** What to produce **
Write out again the lines from the line with "войти в ее состав, со" up to and including the line with "پنج‌شنبه 1404/06/06 ساعت 18:31", exactly as they stand below, and skip any picture.

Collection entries

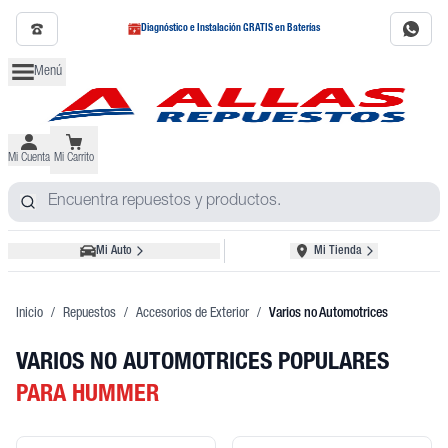
Diagnóstico e Instalación GRATIS en Baterías
Menú
Mi Cuenta
Mi Carrito
Mi Auto
Mi Tienda
Inicio
/
Repuestos
/
Accesorios de Exterior
/
Varios no Automotrices
VARIOS NO AUTOMOTRICES POPULARES
PARA HUMMER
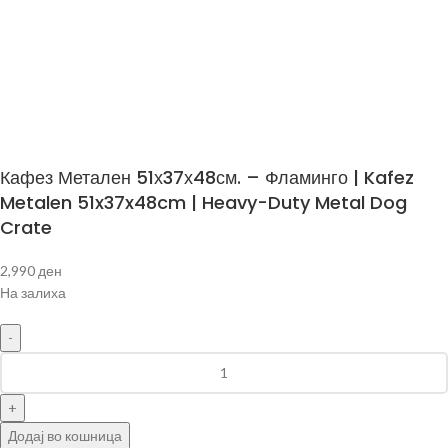
Следете не:
Сите права задржани © 2024 Mиленици.мк
Кафез Метален 51х37х48см. – Фламинго | Kafez
Metalen 51x37x48cm | Heavy-Duty Metal Dog
Crate
2,990
ден
На залиха
Додај во кошница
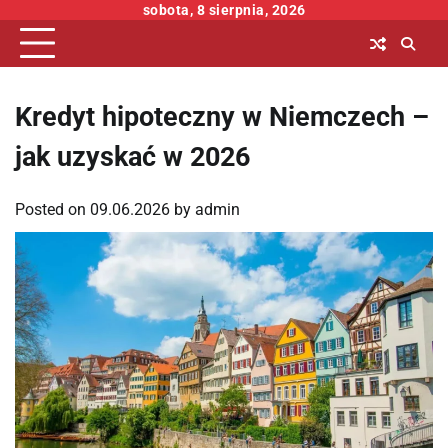
Skip
sobota, 8 sierpnia, 2026
to
content
Kredyt hipoteczny w Niemczech –
jak uzyskać w 2026
Posted on
09.06.2026
by
admin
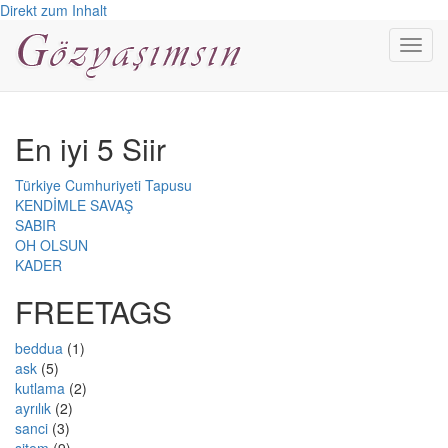
Direkt zum Inhalt
Toggl
navig
En iyi 5 Siir
Türkiye Cumhuriyeti Tapusu
KENDİMLE SAVAŞ
SABIR
OH OLSUN
KADER
FREETAGS
beddua
(1)
ask
(5)
kutlama
(2)
ayrılık
(2)
sanci
(3)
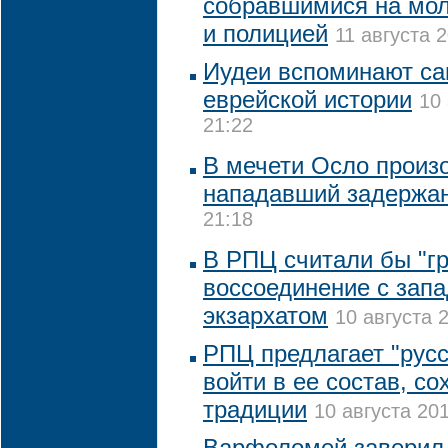
собравшимися на мо
и полицией
11 августа 2
Иудеи вспоминают са
еврейской истории
10 
21:22
В мечети Осло произ
нападавший задержа
21:18
В РПЦ считали бы "г
воссоединение с зап
экзархатом
10 августа 
РПЦ предлагает "русс
войти в ее состав, со
традиции
10 августа 201
Варфоломей заверил 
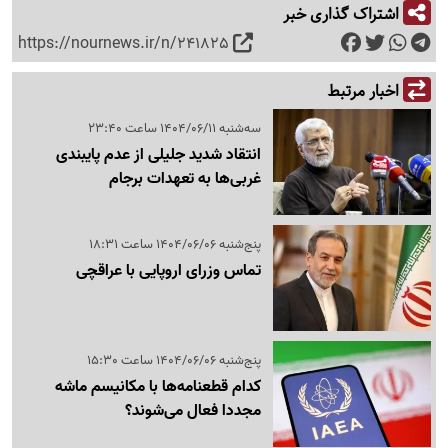
اشتراک گذاری خبر
https://nournews.ir/n/241825
اخبار مرتبط
سه‌شنبه 1404/06/11 ساعت 23:40
انتقاد شدید جلیلی از عدم پایبندی
غربی‌ها به تعهدات برجام
پنج‌شنبه 1404/06/06 ساعت 18:31
تماس وزرای اروپایی با عراقچی
پنج‌شنبه 1404/06/06 ساعت 15:30
کدام قطعنامه‌ها با مکانیسم ماشه
مجددا فعال می‌شوند؟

** Your solution **
войти в ее состав, со
традиции
10 августа 201
Варфоломей заверил 
اشتراک گذاری خبر
https://nournews.ir/n/241825
اخبار مرتبط
سه‌شنبه 1404/06/11 ساعت 23:40
انتقاد شدید جلیلی از عدم پایبندی
غربی‌ها به تعهدات برجام
پنج‌شنبه 1404/06/06 ساعت 18:31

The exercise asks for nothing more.